_What to work on_
Without any of the pictures, set down the data below exactly.

_Source data_
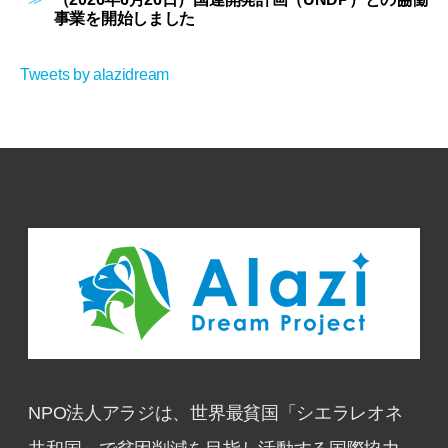
事業を開始しました
Tweets by alazidream
NPO法人アラジは、世界最貧国「シエラレオネ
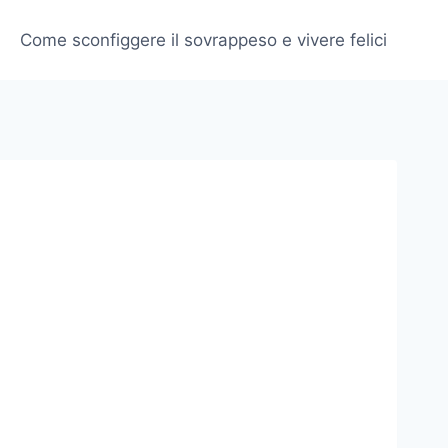
Come sconfiggere il sovrappeso e vivere felici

_Result of the exercise_
事業を開始しました
Tweets by alazidream
NPO法人アラジは、世界最貧国「シエラレオネ
Come sconfiggere il sovrappeso e vivere felici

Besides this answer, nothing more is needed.